Last week the Alumni Commons was covered in children’s shoes. Each pair represented a child who was separated from their family at the Mexico-United States border.

By Nick Pulliam

These shoes were part of an exhibit titled “Would You Walk in Their Shoes?” Throughout the exhibit were small signposts with real stories shared by parents who had their children taken from them at the border.

One story involved a father who illegally entered the U.S. with his 4-month-old. Immediately upon entry, ICE agents took the father into custody and placed the child in the hands of the Office of Refugee Resettlement. The man was then deported without his child.

Another story recounts the experience of a mother from Honduras who crossed the border. She told an attorney in June that her daughter was taken from her while she was breastfeeding.
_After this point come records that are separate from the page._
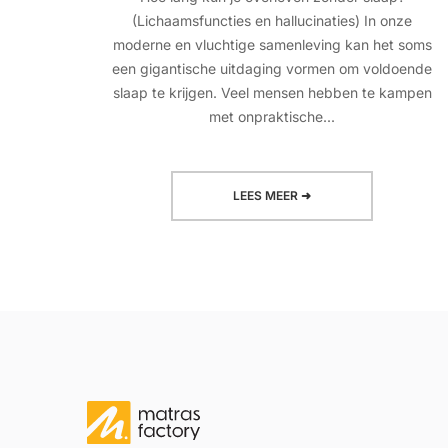
(Lichaamsfuncties en hallucinaties) In onze
moderne en vluchtige samenleving kan het soms
een gigantische uitdaging vormen om voldoende
slaap te krijgen. Veel mensen hebben te kampen
met onpraktische...
LEES MEER ➜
The mother explained that she asked the agents to at least let her finish feeding her child, only for them to rip the child away.

These are just two of the stories that were on display, but there are hundreds more just like them. In the last few months, the number of stories like these coming from the border have increased exponentially, as a result of changes to immigration and customs policies by the Trump administration.
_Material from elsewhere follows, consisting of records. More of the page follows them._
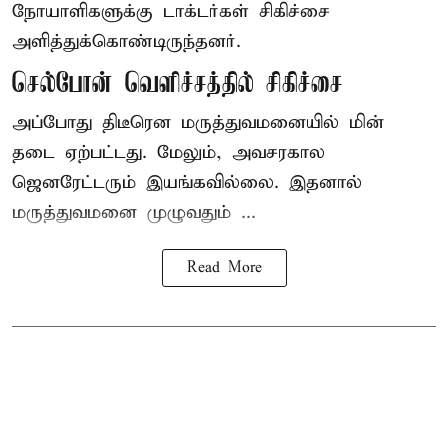
நோயாளிகளுக்கு டாக்டர்கள் சிகிச்சை
அளித்துக்கொண்டிருந்தனர்.
செல்போன் வெளிச்சத்தில் சிகிச்சை
அப்போது திடீரென மருத்துவமனையில் மின்
தடை ஏற்பட்டது. மேலும், அவசரகால
ஜெனரேட்டரும் இயங்கவில்லை. இதனால்
மருத்துவமனை முழுவதும் ...
Read More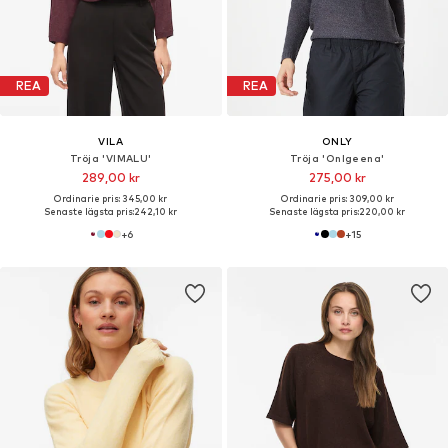
REA
REA
VILA
ONLY
Tröja 'VIMALU'
Tröja 'Onlgeena'
289,00 kr
275,00 kr
Ordinarie pris: 345,00 kr
Ordinarie pris: 309,00 kr
Senaste lägsta pris:
242,10 kr
Senaste lägsta pris:
220,00 kr
+
6
+
15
Mrs. Eva Castillo and Professor Whitney Howarth explained this change in policy enforcement at Boyd on Wednesday night. Their presentation was titled, “Human Rights On Our Borders.”

Castillo is originally from Venezuela; she moved to the U.S. for college in 1975. She has spent over 30 years working with a variety of organizations that help immigrants in the United States. In 2007 she joined the Massachusetts Immigrant and Refugee Advocacy Coalition (MIRA,) a group that helps new immigrants integrate into the U.S. She is also the Director of the NH Alliance for Immigrants and Refugees.